Inizia oggi un lavoro – ha detto Garavaglia – che si propone di seguire l’iter attuativo della legge sulla Space Economy definitivamente approvata al Senato l’11 giugno, promuovendo sinergie tra il livello nazionale e quello regionale e favorendo ogni misura possibile che possa contribuire allo sviluppo di un cluster che in Lombardia vanta 200 aziende con 22mila addetti e un export da quasi un miliardo di euro. Le tecnologie satellitari avanzate e l’innovazione tecnologica stanno generando opportunità per le imprese esistenti e per le start-up, realtà che Regione Lombardia intende sostenere”.

La nostra legge nazionale – ha aggiunto Mascaretti, relatore del provvedimento alla Camera -, affronta nel modo più aggiornato un tema che non riguarda soltanto il futuro ma è già in grado di condizionare il presente. Ora l’Europa, che sta per entrare nel merito dello Space Act, potrà e dovrà tener conto della nostra legge e della nostra esperienza”.

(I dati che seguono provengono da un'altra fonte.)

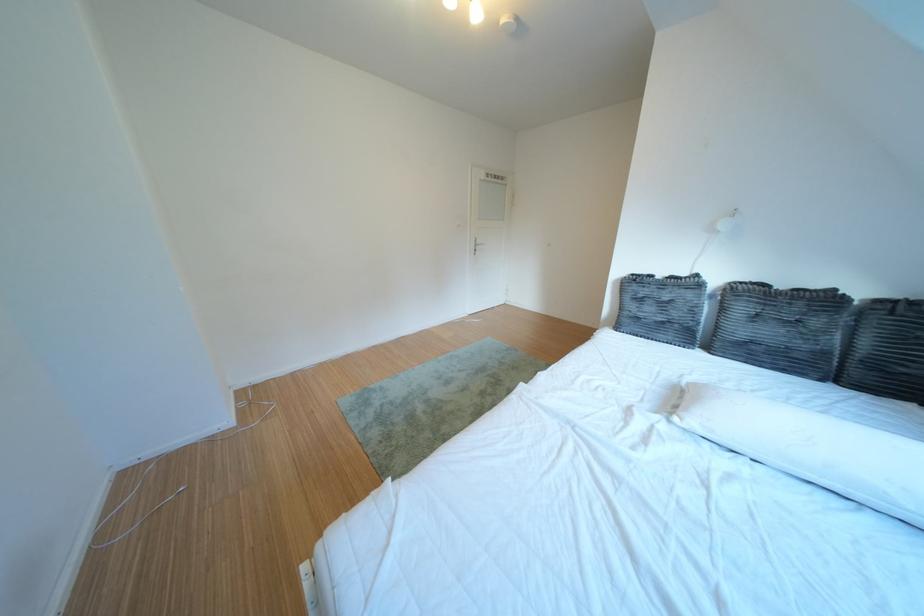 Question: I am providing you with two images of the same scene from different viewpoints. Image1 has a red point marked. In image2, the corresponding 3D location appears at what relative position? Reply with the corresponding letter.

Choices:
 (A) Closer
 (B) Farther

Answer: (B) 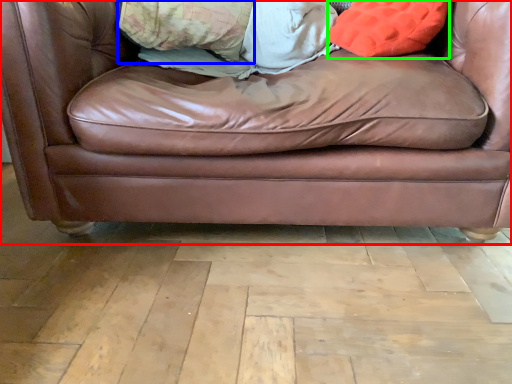 Question: Which object is the farthest from studio couch (highlighted by a red box)? Choose among these: pillow (highlighted by a blue box) or throw pillow (highlighted by a green box).

Choices:
 (A) pillow
 (B) throw pillow

Answer: (A) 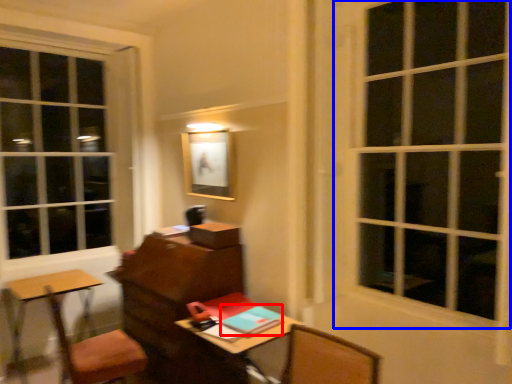 Question: Which object appears closest to the camera in this image, notebook (highlighted by a red box) or window (highlighted by a blue box)?

Choices:
 (A) notebook
 (B) window

Answer: (B) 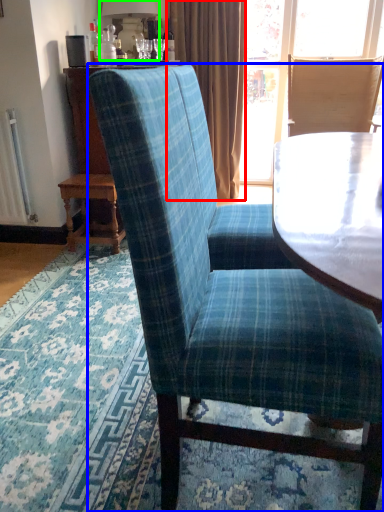 Question: Estimate the real-world distances between objects in this image. Which object is closer to curtain (highlighted by a red box), chair (highlighted by a blue box) or lamp (highlighted by a green box)?

Choices:
 (A) chair
 (B) lamp

Answer: (B) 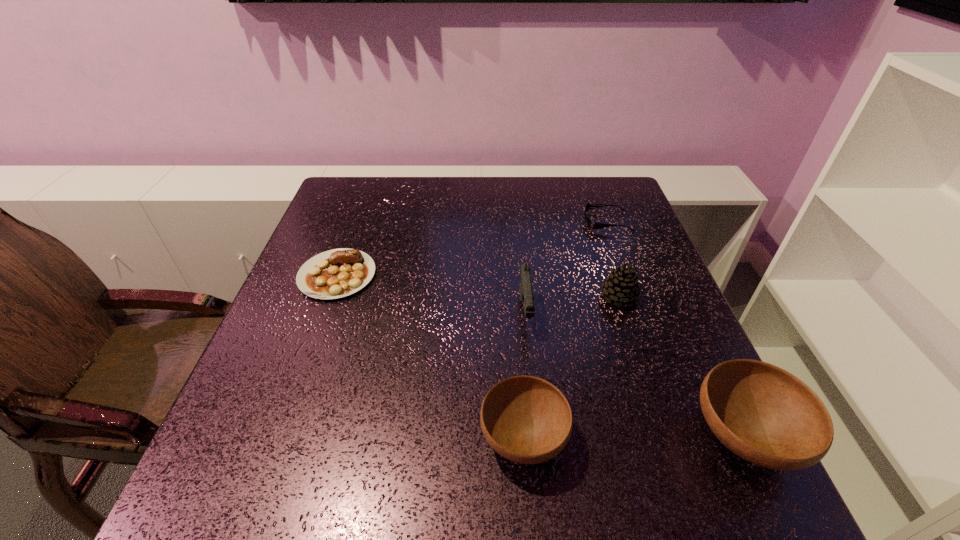 Locate an element on the screen. object that is at the left edge is located at coordinates (337, 273).

Locate an element on the screen. Image resolution: width=960 pixels, height=540 pixels. bowl that is at the right edge is located at coordinates (762, 413).

Where is `sunglasses at the right edge`? sunglasses at the right edge is located at coordinates click(591, 225).

This screenshot has height=540, width=960. I want to click on pinecone that is positioned at the right edge, so click(x=621, y=286).

What are the coordinates of `object at the far right corner` in the screenshot? It's located at (591, 225).

At what (x,y) coordinates should I click in order to perform the action: click on object situated at the near right corner. Please return your answer as a coordinate pair (x, y). Looking at the image, I should click on (762, 413).

Image resolution: width=960 pixels, height=540 pixels. I want to click on free space at the far edge, so click(x=561, y=177).

Where is `vacant space at the left edge of the desktop`? This screenshot has width=960, height=540. vacant space at the left edge of the desktop is located at coordinates (313, 242).

Locate an element on the screen. This screenshot has height=540, width=960. free space at the right edge is located at coordinates (687, 374).

Locate an element on the screen. vacant position at the far left corner of the desktop is located at coordinates click(x=358, y=206).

L’intergruppo lombardo punta su formazione, connessioni universitarie, indotto tecnologico e un’agenda comune da portare in commissione Attività produttive. Il modello? Un ecosistema che tenga dentro Malpensa, Varese, il Politecnico, le aziende e persino il Centro spaziale di Malindi, in chiave geopolitica. I co-firmatari dell’iniziativa parlano di “una sfida che riguarda l’identità produttiva della regione”.

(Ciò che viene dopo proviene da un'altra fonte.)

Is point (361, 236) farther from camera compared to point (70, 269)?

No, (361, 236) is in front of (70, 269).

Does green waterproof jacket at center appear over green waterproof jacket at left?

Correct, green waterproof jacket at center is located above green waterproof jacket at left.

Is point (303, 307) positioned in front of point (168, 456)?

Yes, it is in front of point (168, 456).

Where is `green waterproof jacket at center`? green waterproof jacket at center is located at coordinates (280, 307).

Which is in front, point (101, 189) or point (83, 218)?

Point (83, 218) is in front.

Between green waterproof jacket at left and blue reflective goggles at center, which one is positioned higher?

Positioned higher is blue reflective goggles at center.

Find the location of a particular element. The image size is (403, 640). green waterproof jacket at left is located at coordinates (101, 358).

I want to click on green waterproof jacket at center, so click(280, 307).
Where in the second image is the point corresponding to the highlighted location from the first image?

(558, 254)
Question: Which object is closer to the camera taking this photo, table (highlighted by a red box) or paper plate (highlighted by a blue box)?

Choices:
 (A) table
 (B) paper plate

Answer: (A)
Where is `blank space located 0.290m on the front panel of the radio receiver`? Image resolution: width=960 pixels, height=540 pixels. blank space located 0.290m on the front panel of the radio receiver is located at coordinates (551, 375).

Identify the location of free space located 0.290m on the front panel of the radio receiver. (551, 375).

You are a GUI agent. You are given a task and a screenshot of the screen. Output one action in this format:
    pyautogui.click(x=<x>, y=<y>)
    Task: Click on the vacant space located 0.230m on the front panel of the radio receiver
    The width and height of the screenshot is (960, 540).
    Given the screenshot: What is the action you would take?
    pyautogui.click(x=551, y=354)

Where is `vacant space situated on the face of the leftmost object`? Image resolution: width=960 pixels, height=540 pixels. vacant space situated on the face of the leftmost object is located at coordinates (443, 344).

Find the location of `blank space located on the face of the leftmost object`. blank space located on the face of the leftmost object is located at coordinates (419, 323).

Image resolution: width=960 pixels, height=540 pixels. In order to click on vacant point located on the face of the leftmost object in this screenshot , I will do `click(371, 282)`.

“L’Intergruppo sulla Space Economy – ha detto la Consigliera Dell’Erba, varesina – nasce con un compito ambizioso e strategico, vale a dire quello di favorire interscambi e collaborazione tra livello nazionale e regionale, promuovendo una sorta di rete che contribuisca a sviluppare un settore all’avanguardia in Lombardia. Guardiamo a una realtà vastissima perché Space Economy non è soltanto difesa ma anche sanità, telecomunicazioni, sicurezza, intelligenza artificiale, logistica, agricoltura e tanti altri comparti. Nessuna attività, infatti, può ritenersi esclusa. La presenza in Lombardia di cluster focalizzati sul settore aerospaziale, particolarmente importante per il Varesotto, rappresenta quindi un motore di sviluppo territoriale da valorizzare“.

Garavaglia sintetizza: “abbiamo già le fabbriche che costruiscono lo spazio. Ora serve la politica che non si limiti a guardarlo con il naso all’insù”.